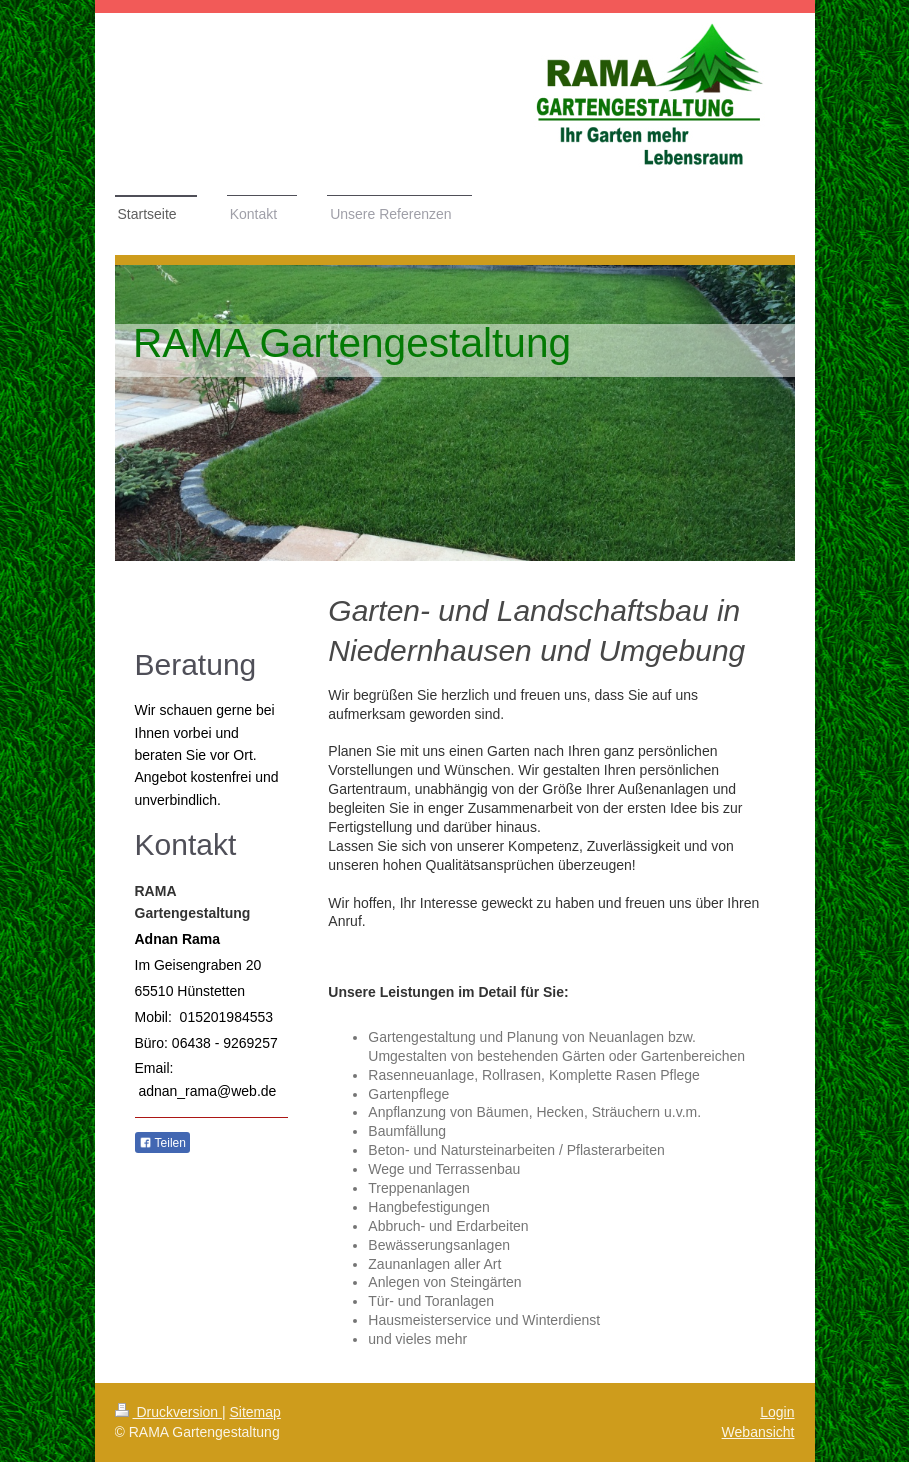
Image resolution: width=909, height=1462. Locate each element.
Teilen (162, 1143)
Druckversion (168, 1412)
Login (777, 1412)
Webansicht (758, 1432)
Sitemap (255, 1412)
****
**What you have to do:** The reply should consist of the listing restated word for word, with its pictures removed.

**Finished task:**
Image resolution: width=909, height=1462. Locate each element.
Teilen (162, 1143)
Druckversion (168, 1412)
Login (777, 1412)
Webansicht (758, 1432)
Sitemap (255, 1412)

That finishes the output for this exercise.